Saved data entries
BEGIN

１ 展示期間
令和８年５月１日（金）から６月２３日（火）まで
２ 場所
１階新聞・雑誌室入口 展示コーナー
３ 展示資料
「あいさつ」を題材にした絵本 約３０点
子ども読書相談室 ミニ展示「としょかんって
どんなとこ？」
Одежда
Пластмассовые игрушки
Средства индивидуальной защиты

END
BEGIN

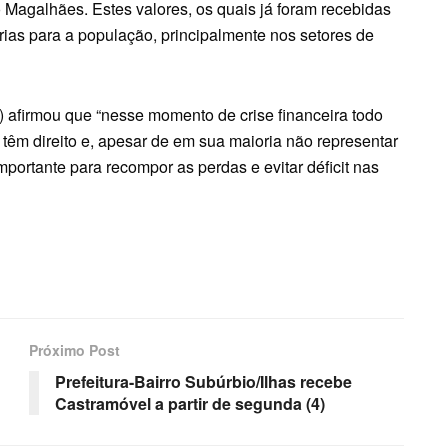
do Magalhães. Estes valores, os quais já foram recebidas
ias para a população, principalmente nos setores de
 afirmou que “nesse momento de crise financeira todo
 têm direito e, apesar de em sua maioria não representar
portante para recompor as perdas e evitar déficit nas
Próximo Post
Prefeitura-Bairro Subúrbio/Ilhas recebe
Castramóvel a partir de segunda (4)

END
BEGIN

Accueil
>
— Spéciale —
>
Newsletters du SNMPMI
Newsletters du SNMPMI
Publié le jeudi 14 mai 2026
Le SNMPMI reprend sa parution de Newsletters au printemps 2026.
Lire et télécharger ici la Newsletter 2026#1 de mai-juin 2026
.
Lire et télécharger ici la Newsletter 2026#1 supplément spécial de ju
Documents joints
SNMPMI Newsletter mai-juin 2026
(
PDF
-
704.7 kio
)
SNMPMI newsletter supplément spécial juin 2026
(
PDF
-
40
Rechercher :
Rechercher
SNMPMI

END

TASK STATEMENT
Write out only the lines that run from the line containing "portante para recompor" through the line containing "Castramóvel a partir de segunda (4)", both included, exactly as they appear above.

RESPONSE AREA
portante para recompor as perdas e evitar déficit nas
Próximo Post
Prefeitura-Bairro Subúrbio/Ilhas recebe
Castramóvel a partir de segunda (4)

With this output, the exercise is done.